O roteiro também é um ponto alto. Além de uma história interessante, o roteiro é bem amarrado, retratando com eficiência o começo de carreira de jovens artistas, o processo de criação de uma música, e a importância na amizade para a vida de ambos os jovens cantores.

Também deve-se dizer que há cautela em apresentar alguns temas. Em várias partes, os dois cantores declaram que sua música não é só sobre a legalização da maconha, mas de clamar por mais liberdade, e por menos opressão. A trama também usa motivos políticos não como forma de protesto, mas como contexto, para entender o raciocínio da dupla, que vivia em tempos complicados política e economicamente.
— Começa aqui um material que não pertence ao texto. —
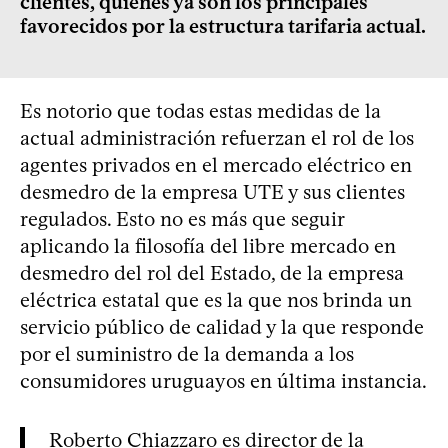
clientes, quienes ya son los principales
favorecidos por la estructura tarifaria actual.
Es notorio que todas estas medidas de la
actual administración refuerzan el rol de los
agentes privados en el mercado eléctrico en
desmedro de la empresa UTE y sus clientes
regulados. Esto no es más que seguir
aplicando la filosofía del libre mercado en
desmedro del rol del Estado, de la empresa
eléctrica estatal que es la que nos brinda un
servicio público de calidad y la que responde
por el suministro de la demanda a los
consumidores uruguayos en última instancia.
Roberto Chiazzaro es director de la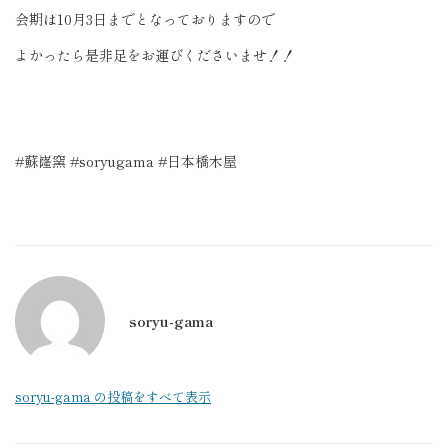
会期は10月3日までとなっておりますので
よかったら是非足をお運びくださいませ！！
#蘇嶐窯 #soryugama #日本橋木屋
soryu-gama
soryu-gama の投稿をすべて表示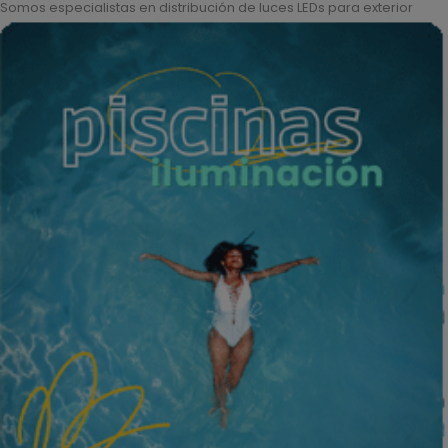
Somos especialistas en distribución de luces LEDs para exterior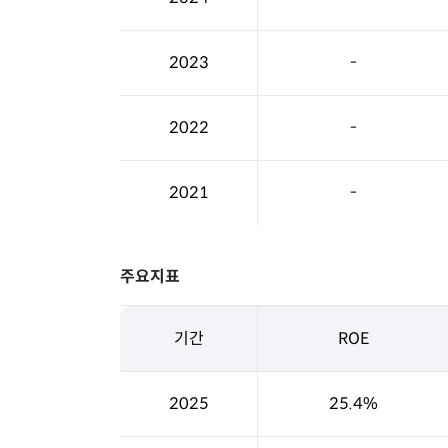
2023
-
2022
-
2021
-
주요지표
기간
ROE
2025
25.4%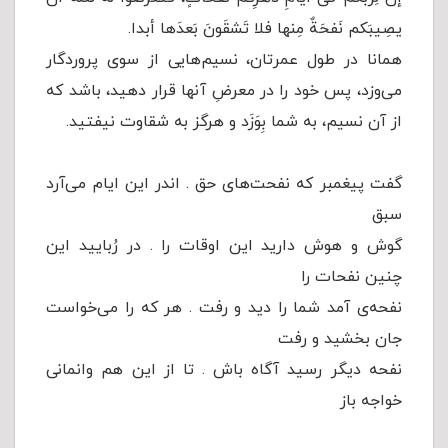
یصِیبَکم نَفحَةٌ مِنها فلا تَشقَونَ بَعدَها أبدا.
همانا در طول عمرتان، نسیم‌هایى از سوى پروردگار
مى‌وزد، پس خود را در معرضِ آنها قرار دهید، باشد که
از آن نسیم، به شما بِوَزَد و هرگز به شقاوت نیفتید.
گفت پیغمبر که نفحت‌های حق . اندر این ایام می‌آرد
سبق
گوش و هوش دارید این اوقات را . در رُبایید این
چنین نفحات را
نفحه‌ی آمد شما را دید و رفت . هر که را می‌خواست
جان بخشید و رفت
نفحه دیگر رسید آگاه باش . تا از این هم وانمانی
خواجه باز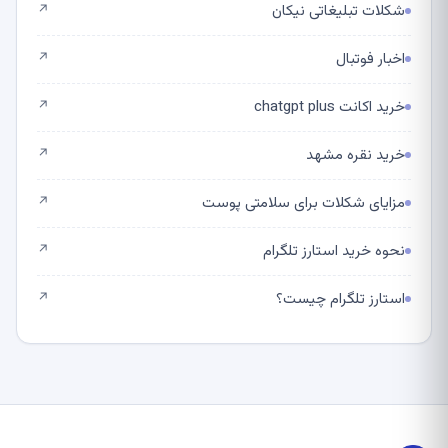
شکلات تبلیغاتی نیکان
↗
اخبار فوتبال
↗
خرید اکانت chatgpt plus
↗
خرید نقره مشهد
↗
مزایای شکلات برای سلامتی پوست
↗
نحوه خرید استارز تلگرام
↗
استارز تلگرام چیست؟
↗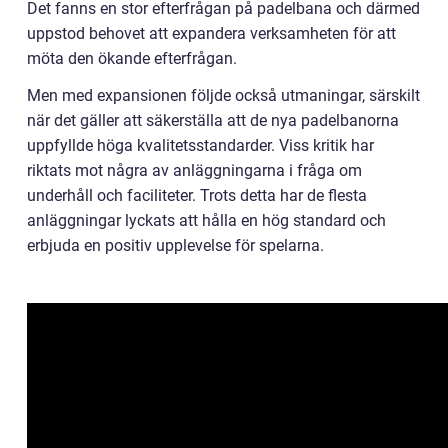
Det fanns en stor efterfrågan på padelbana och därmed
uppstod behovet att expandera verksamheten för att
möta den ökande efterfrågan.
Men med expansionen följde också utmaningar, särskilt
när det gäller att säkerställa att de nya padelbanorna
uppfyllde höga kvalitetsstandarder. Viss kritik har
riktats mot några av anläggningarna i fråga om
underhåll och faciliteter. Trots detta har de flesta
anläggningar lyckats att hålla en hög standard och
erbjuda en positiv upplevelse för spelarna.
A parte técnica está bem-feita. A trilha sonora composta para o filme é de boa qualidade, e a escolha das músicas não-incidentais reforça o período e realidade vividos. A fotografia é boa e o uso de um filtro cinzento – contrastante com as cores vivas das telas de televisões em cena – é interessante e evoca uma sensação de passado. Porém esse mesmo filtro já foi desgastado de maneira inepta por outros cineastas, o que pode desagradar alguns.

“Legalize Já – Amizade Nunca Morre” é o retrato de uma jornada que criaria um dos maiores ícones do rap nacional, e merece a atenção tanto por fãs de rap, quanto por admiradores de música no geral, assim como por quem aprecia filmes bons.